Beberapa tahun lalu, kita memulai ini tanpa letupan cinta seperti yang dialami remaja.
Aku menilai, caramu mencintai begitu sederhana dan tak terlihat mengada-ngada.
Kamu tak memasang satu standar tertentu, bahwa mencintai seharusnya seperti ini, atau seperti itu.
Kamu mencintai dengan caramu seharusnya mencintai.
Dan kamu ingin dicintai, sebagaimana cinta itu semestinya mencintai.
Pagi lalu, ketika aku terjaga dan menemukanmu di sebelahku.
Aku telah merasakan momen terbaik dalam hidupku.
Dan aku berani bertaruh apapun, untuk menemukan pagi yang sama lagi seperti kemarin.
Tentu, dengan keberadaanmu.
Aku tak tahu apa yang akan terjadi di waktu mendatang.
Terkadang, ketakutan itu muncul, bahwa perjalanan yang panjang ini akan diselipi beberapa luka.
Namun, tahukah kamu, bahwa sesungguhnya, aku tak pernah mencintai seseorang sebesar ini.
Sedemikian besarnya hingga aku tak punya pilihan kata yang tepat untuk menggambarkannya.
Seperti yang kita tahu, tak ada yang sempurna di dunia ini.
Tidak kamu, dan tidak juga aku.
Namun, aku akan tetap mencintaimu.
Meski ini sepertinya terlalu awal untuk diucapkan.
Tetapi tetap saja...
...aku merasa bahwa aku tak akan bisa hidup tanpamu.
Aku, mungkin seperti kebanyakan orang lainnya.
Yang selalu menganalogikan cinta sebagai rumah.
Untuk kembali pulang.
Untuk beristirahat sejenak.
Untuk berlindung dari terik maupun dingin.
Dan kamu adalah pengelana yang selalu ingin pergi.
Yang selalu mencari.
Yang terkadang, berjalan seperti tak punya arah pasti.
Namun, semua pengelana pun butuh rumah.
Sesungguhnya pergi adalah sebuah perjalanan untuk kembali.

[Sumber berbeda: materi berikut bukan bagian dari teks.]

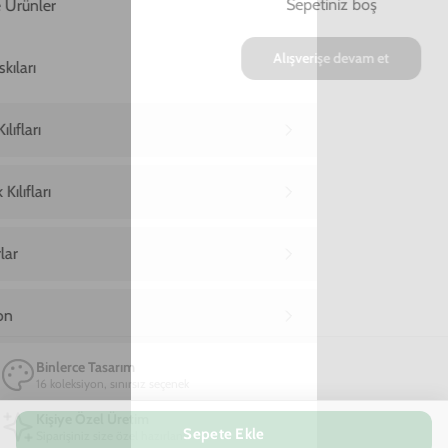
Ana Sayfa
Samsung A30 Telefon Kılıfı
Samsung A30 Evil Eyes Telefon Kılıfı
Samsung A30 Evil Eyes Telefon Kılıfı
599,00 TL
2. Üründe Net %80 İndirim!
19
03
02
:
:
SAAT
DAKIKA
SANIYE
Marka
Model
Sepete Ekle
Renk
Yeşil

Maka, aku tak akan memintamu bergegas pulang.
Kubiarkan kamu berada di sebuah ruang bernama entah.
Biar kamu mencari apa yang ingin kamu cari.

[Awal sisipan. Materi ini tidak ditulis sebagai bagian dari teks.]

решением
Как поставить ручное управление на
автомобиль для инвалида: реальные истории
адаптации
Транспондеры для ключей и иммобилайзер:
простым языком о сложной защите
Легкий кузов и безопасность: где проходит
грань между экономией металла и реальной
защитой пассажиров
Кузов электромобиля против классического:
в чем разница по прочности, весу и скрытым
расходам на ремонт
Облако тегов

Menemukan apa yang ingin kamu temukan.
Aku hanya perlu setia.
Pada peluk hangat yang selalu kujadikan sambutan atas kepulanganmu.

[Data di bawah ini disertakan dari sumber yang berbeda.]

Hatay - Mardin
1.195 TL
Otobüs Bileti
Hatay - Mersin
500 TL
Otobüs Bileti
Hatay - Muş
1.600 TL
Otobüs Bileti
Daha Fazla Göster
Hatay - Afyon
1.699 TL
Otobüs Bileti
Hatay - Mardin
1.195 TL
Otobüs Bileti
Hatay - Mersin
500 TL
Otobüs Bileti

Pada senyum yang tak kugugurkan dengan segera begitu kamu datang.
Pada genggaman yang senantiasa hangat di sela-sela jarimu.
Welcome home, Sayang.
Telah kusiapkan kado terindah atas kedatanganmu.
Cinta...
yang tak pernah menolak adamu buatku.
Apa yang akan kamu lakukan ketika seseorang meletakkan sekotak kenangan
di depan rumahmu?
Menyisipkan sebagian yang ingin kamu ingat, dan sebagian lainnya tidak.
Mungkin ini lebih dari sekadar persoalan masa lalu dan ingatan.
Bahwa sebaiknya kaki yang telah melangkah, tak perlu lagi dijerat
bayang-bayang.
Bahwa kepalamu yang menatap lurus ke depan, sebaiknya tak perlu lagi
menoleh ke belakang.
Kita adalah manusia.
Mengingat-ingat adalah salah satu kegemaran kita.
Merupa kejadian dalam kepala, yang kerap mendulang senyum kembali.
Atau merasai lagi luka-luka yang lampau itu. Karena sakit di hati, tak
pernah bisa diobati, kecuali kita memilihnya sendiri.
Sesungguhnya, hidup kita tidak diperkarai hal itu saja.
Selemah-lemahnya ingatan menolak, bukankah hati tetap harus dikuatkan.
Jadi… jangan lekas gembira jika seseorang meletakkan sekotak kenangan
di depan rumah.
Kalau tidak ditinggalkan saja, sebaiknya kembalikan saja pada yang
punya.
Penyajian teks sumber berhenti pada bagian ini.